FIG. 3C shows semiconductor component 200 at a third point in time t₂ subsequent to second point in time. A plurality of the different defect types 212, 215, and 217 have already accumulated at boundary layers 202 and 203 of dielectric layer 230 and resulted in changes in barrier height Δϕ_i there. A critical barrier height ϕ_crit is reached at one of boundary layers 202 or 203 at a fourth point in time t₃ subsequent to the third point in time. As is apparent from FIG. 3D, this now results in a local dielectric breakdown 225 of dielectric layer 230. A semiconductor component 200, which is locally destroyed on a limited surface, remains after t_crit is exceeded.

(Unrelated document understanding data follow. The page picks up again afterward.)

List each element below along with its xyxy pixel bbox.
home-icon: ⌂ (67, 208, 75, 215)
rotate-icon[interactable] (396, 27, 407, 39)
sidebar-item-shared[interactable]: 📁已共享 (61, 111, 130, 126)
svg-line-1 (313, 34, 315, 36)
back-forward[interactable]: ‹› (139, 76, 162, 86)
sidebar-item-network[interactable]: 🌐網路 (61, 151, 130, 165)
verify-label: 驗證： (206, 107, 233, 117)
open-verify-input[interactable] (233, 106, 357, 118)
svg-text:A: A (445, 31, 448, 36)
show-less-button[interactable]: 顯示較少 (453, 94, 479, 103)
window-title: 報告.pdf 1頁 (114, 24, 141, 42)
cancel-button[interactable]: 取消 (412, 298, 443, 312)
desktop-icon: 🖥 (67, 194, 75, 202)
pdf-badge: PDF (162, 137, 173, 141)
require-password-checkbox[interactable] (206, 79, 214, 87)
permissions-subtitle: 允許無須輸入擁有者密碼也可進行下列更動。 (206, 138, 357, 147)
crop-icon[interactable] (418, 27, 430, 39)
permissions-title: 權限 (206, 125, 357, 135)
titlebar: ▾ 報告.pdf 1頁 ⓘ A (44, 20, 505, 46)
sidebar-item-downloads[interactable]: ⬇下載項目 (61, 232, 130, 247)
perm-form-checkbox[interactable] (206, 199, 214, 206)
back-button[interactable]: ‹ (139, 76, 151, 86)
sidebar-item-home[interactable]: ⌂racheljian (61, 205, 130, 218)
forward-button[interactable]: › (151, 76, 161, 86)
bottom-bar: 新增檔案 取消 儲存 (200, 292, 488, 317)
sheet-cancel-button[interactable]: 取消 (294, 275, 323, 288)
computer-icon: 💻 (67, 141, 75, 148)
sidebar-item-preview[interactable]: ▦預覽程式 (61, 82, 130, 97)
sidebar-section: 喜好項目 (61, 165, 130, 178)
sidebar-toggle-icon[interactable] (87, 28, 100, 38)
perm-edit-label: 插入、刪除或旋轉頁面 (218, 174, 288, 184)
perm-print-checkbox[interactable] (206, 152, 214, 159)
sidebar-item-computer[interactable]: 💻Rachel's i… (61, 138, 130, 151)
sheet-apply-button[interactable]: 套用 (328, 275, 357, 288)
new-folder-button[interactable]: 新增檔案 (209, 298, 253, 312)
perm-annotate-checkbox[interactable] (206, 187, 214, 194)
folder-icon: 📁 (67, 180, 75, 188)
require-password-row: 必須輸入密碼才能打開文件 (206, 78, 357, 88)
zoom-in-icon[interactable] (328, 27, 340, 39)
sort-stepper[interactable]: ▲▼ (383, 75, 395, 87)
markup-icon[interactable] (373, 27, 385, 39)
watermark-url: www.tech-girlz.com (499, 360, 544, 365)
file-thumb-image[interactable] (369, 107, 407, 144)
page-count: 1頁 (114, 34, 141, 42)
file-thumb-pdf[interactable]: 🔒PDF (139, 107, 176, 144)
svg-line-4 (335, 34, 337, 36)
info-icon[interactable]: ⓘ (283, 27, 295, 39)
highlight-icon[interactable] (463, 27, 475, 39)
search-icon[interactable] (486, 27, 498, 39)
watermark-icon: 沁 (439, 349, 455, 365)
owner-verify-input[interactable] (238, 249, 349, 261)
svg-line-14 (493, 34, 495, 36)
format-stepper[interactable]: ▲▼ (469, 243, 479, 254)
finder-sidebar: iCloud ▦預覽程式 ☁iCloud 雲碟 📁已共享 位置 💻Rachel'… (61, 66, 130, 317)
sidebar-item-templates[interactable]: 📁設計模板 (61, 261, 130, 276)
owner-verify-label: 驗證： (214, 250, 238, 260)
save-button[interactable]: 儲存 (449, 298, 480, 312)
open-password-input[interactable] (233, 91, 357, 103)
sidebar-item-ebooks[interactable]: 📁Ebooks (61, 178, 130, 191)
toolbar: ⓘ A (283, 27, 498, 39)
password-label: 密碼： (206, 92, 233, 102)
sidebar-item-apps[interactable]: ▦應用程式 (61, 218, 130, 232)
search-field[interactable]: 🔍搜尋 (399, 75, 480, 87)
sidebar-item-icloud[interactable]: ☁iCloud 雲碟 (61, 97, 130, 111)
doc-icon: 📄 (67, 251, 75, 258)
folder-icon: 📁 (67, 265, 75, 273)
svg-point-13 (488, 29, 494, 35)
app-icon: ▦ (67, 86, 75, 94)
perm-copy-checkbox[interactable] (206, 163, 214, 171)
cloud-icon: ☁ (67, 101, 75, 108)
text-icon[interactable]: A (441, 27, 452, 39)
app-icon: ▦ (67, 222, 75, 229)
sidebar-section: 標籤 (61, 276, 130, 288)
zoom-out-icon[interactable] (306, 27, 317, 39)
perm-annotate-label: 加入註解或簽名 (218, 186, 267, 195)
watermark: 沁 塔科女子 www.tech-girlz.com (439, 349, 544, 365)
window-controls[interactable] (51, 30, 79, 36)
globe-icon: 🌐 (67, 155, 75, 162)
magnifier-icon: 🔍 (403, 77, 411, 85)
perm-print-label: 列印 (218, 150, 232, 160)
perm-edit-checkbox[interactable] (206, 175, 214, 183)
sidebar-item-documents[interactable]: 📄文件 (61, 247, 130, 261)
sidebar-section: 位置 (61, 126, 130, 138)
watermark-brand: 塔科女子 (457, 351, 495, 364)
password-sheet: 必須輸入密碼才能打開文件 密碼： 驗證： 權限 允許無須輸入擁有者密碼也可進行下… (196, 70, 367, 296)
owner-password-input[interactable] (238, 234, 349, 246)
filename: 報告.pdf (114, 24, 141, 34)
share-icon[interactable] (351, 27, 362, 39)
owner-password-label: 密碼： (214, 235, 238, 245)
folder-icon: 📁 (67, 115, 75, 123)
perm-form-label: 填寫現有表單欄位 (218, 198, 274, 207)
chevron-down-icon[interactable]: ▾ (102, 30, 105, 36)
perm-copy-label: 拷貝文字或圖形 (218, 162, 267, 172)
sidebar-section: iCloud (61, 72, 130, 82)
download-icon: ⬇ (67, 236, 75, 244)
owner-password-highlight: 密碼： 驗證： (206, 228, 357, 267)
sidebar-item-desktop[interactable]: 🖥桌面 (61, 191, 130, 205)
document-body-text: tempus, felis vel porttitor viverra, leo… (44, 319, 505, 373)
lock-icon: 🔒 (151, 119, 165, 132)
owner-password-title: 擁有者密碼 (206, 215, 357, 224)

This is followed by even further local dielectric breakdowns 225 under continuing load at t>t_crit, which ultimately results in complete destruction of semiconductor component 200.

Claims

1-7. (canceled)

8. A semiconductor component, comprising: at least one dielectric layer; andat least one first electrode and at least one second electrode,wherein at least one first defect type and at least one second defect type, which is different from the first defect type, are present in the dielectric layer, the at least one first defect type and the at least one second defect type accumulating at one of the first and second electrodes, as a function of a main operating voltage applied between the first electrode and the second electrode, and a main operating temperature that is present at characteristic times τ1 and τ2, and generating maximum changes in barrier height δΦ1 and δΦ2 at the first and second electrodes, τ1 and δΦ1 being associated with the first defect type, and τ2 and δΦ2 being associated with the second defect type, where τ1<τ2 and δΦ1<δΦ2 apply.

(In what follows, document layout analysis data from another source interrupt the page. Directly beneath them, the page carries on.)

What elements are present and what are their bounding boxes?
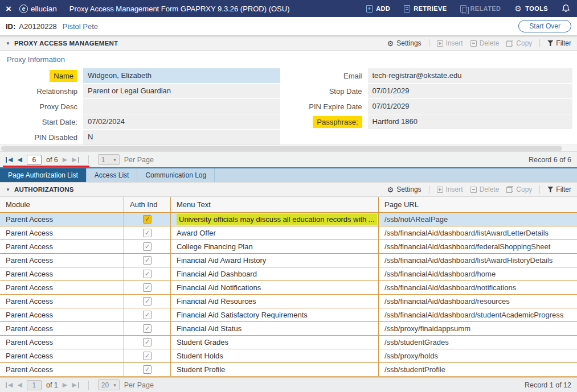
previous-record-button[interactable]: ◀ — [17, 156, 22, 163]
field-value[interactable] — [83, 99, 280, 114]
table-row[interactable]: Parent Access ✓ Financial Aid Dashboard … — [0, 267, 577, 281]
toolbar-button-label: Delete — [480, 185, 500, 193]
horizontal-scrollbar[interactable] — [0, 145, 577, 151]
field-value[interactable]: N — [83, 130, 280, 145]
menu-text-cell: Financial Aid Notifications — [171, 281, 379, 294]
horizontal-scrollbar-thumb[interactable] — [1, 146, 562, 151]
retrieve-button[interactable]: RETRIEVE — [404, 5, 447, 13]
table-row[interactable]: Parent Access ✓ College Financing Plan /… — [0, 240, 577, 254]
auth-checkbox[interactable]: ✓ — [143, 256, 152, 265]
auth-checkbox[interactable]: ✓ — [143, 283, 152, 292]
page-url-cell: /ssb/financialAid/dashboard/notification… — [379, 281, 577, 294]
id-person-link[interactable]: Pistol Pete — [63, 22, 98, 31]
check-icon: ✓ — [145, 312, 150, 318]
table-row[interactable]: Parent Access ✓ Financial Aid Resources … — [0, 295, 577, 308]
collapse-caret-icon[interactable]: ▼ — [6, 41, 10, 46]
page-number-input[interactable]: 1 — [27, 380, 42, 390]
proxy-information-section: Proxy Information Name Widgeon, Elizabet… — [0, 51, 577, 145]
module-cell: Parent Access — [0, 363, 124, 376]
copy-button[interactable]: Copy — [506, 185, 532, 193]
table-row[interactable]: Parent Access ✓ Student Profile /ssb/stu… — [0, 363, 577, 377]
auth-checkbox[interactable]: ✓ — [143, 311, 152, 319]
settings-button[interactable]: ⚙ Settings — [387, 39, 422, 47]
auth-checkbox[interactable]: ✓ — [143, 338, 152, 346]
copy-button[interactable]: Copy — [506, 39, 532, 47]
topbar: × e ellucian Proxy Access Management For… — [0, 0, 577, 17]
field-relationship: Relationship Parent or Legal Guardian — [5, 84, 289, 98]
column-header-menu-text[interactable]: Menu Text — [171, 197, 379, 212]
field-value[interactable]: 07/01/2029 — [368, 84, 573, 98]
field-value[interactable]: Hartford 1860 — [368, 114, 573, 129]
collapse-caret-icon[interactable]: ▼ — [6, 187, 10, 192]
auth-checkbox[interactable]: ✓ — [143, 242, 152, 251]
column-header-auth-ind[interactable]: Auth Ind — [124, 197, 171, 212]
page-of-label: of 6 — [46, 156, 58, 164]
field-value[interactable]: Widgeon, Elizabeth — [83, 68, 280, 83]
doc-plus-icon — [366, 5, 373, 13]
delete-button[interactable]: Delete — [470, 39, 500, 47]
table-row[interactable]: Parent Access ✓ Financial Aid Satisfacto… — [0, 308, 577, 322]
first-record-button[interactable]: ◀ — [6, 156, 13, 163]
previous-page-button[interactable]: ◀ — [17, 382, 22, 388]
next-record-button[interactable]: ▶ — [63, 156, 67, 163]
column-header-module[interactable]: Module — [0, 197, 124, 212]
filter-button[interactable]: Filter — [547, 185, 571, 193]
table-row[interactable]: Parent Access ✓ Financial Aid Status /ss… — [0, 322, 577, 336]
proxy-fields-left: Name Widgeon, Elizabeth Relationship Par… — [5, 68, 289, 145]
table-row[interactable]: Parent Access ✓ Student Holds /ssb/proxy… — [0, 349, 577, 363]
tab-page-authorization-list[interactable]: Page Authorization List — [0, 168, 87, 182]
module-cell: Parent Access — [0, 254, 124, 267]
authorizations-table-body: Parent Access ✓ University officials may… — [0, 213, 577, 377]
add-button[interactable]: ADD — [366, 5, 390, 13]
table-row[interactable]: Parent Access ✓ Financial Aid Award Hist… — [0, 254, 577, 267]
docs-icon — [460, 5, 466, 13]
field-value[interactable]: tech-registrar@okstate.edu — [368, 68, 573, 83]
proxy-fields-right: Email tech-registrar@okstate.edu Stop Da… — [289, 68, 574, 145]
table-row[interactable]: Parent Access ✓ Award Offer /ssb/financi… — [0, 226, 577, 240]
check-icon: ✓ — [145, 271, 150, 277]
tab-access-list[interactable]: Access List — [87, 168, 138, 182]
field-value[interactable]: 07/02/2024 — [83, 114, 280, 129]
menu-text-cell: Financial Aid Satisfactory Requirements — [171, 308, 379, 321]
auth-checkbox[interactable]: ✓ — [143, 352, 152, 360]
tab-communication-log[interactable]: Communication Log — [137, 168, 215, 182]
auth-checkbox[interactable]: ✓ — [143, 229, 152, 237]
auth-checkbox[interactable]: ✓ — [143, 365, 152, 374]
last-page-button[interactable]: ▶ — [72, 382, 79, 388]
next-page-button[interactable]: ▶ — [63, 382, 67, 388]
auth-checkbox[interactable]: ✓ — [143, 297, 152, 306]
brand-name: ellucian — [31, 5, 57, 13]
settings-button[interactable]: ⚙ Settings — [387, 185, 422, 193]
ellucian-brand[interactable]: e ellucian — [19, 5, 57, 13]
per-page-select[interactable]: 1 ▾ — [98, 154, 120, 165]
field-value[interactable]: Parent or Legal Guardian — [83, 84, 280, 98]
page-number-input[interactable]: 6 — [27, 155, 42, 165]
tab-label: Access List — [95, 171, 129, 179]
column-header-page-url[interactable]: Page URL — [379, 197, 577, 212]
per-page-select[interactable]: 20 ▾ — [98, 379, 120, 390]
auth-checkbox[interactable]: ✓ — [143, 270, 152, 278]
table-row[interactable]: Parent Access ✓ University officials may… — [0, 213, 577, 226]
auth-checkbox[interactable]: ✓ — [143, 215, 152, 224]
delete-button[interactable]: Delete — [470, 185, 500, 193]
table-row[interactable]: Parent Access ✓ Student Grades /ssb/stud… — [0, 336, 577, 349]
page-url-cell: /ssb/studentGrades — [379, 336, 577, 349]
related-button[interactable]: RELATED — [460, 5, 501, 13]
toolbar-button-label: Copy — [516, 185, 532, 193]
red-underline-annotation — [3, 166, 89, 167]
filter-button[interactable]: Filter — [547, 39, 571, 47]
first-page-button[interactable]: ◀ — [6, 382, 13, 388]
topbar-action-label: ADD — [376, 5, 390, 12]
insert-button[interactable]: Insert — [437, 185, 463, 193]
auth-checkbox[interactable]: ✓ — [143, 324, 152, 333]
field-label: Relationship — [5, 87, 77, 96]
table-row[interactable]: Parent Access ✓ Financial Aid Notificati… — [0, 281, 577, 295]
notifications-bell-icon[interactable] — [562, 4, 570, 13]
tools-button[interactable]: ⚙ TOOLS — [514, 5, 548, 13]
start-over-button[interactable]: Start Over — [518, 20, 571, 32]
last-record-button[interactable]: ▶ — [72, 156, 79, 163]
insert-button[interactable]: Insert — [437, 39, 463, 47]
toolbar-separator — [539, 185, 540, 193]
close-icon[interactable]: × — [6, 4, 11, 14]
field-value[interactable]: 07/01/2029 — [368, 99, 573, 114]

9. The semiconductor component as recited in claim 8, wherein at least one further, third defect type is present in the dielectric layer, the third defect type accumulating at one of the first and second electrodes as a function of the main operating voltage applied between the first electrode and the second electrode, and of the main operating temperature that is present, at a characteristic time τ3, and generating a maximum change in barrier height δΦ3 at the first and second electrodes, where τ1<τ2<τ3 applies, a sequence of the change in barrier height differing from a sequence δΦ1>δΦ2>δΦ3.

10. The semiconductor component as recited in claim 8, wherein the dielectric layer is a polycrystalline oxidic high-k dielectric.

11. The semiconductor component as recited in claim 10, wherein the dielectric layer is a PZT layer or a KNN layer.

12. The semiconductor component as, recited in claim 8, wherein the dielectric layer is a sputtered PZT layer.

13. The semiconductor component as recited in claim 12, wherein the sputtered PZT layer has a PZT deposition temperature of less than 500° C.

14. The semiconductor component as recited in claim 12, wherein the sputtered PZT layer has a composition of Pbx(Zr0.52Ti0.48)O3, where 1.2≤x≤1.3.

15. The semiconductor component as recited in claim 12, wherein the sputtered PZT layer has a nickel content between 0.1 and 1 atom percent.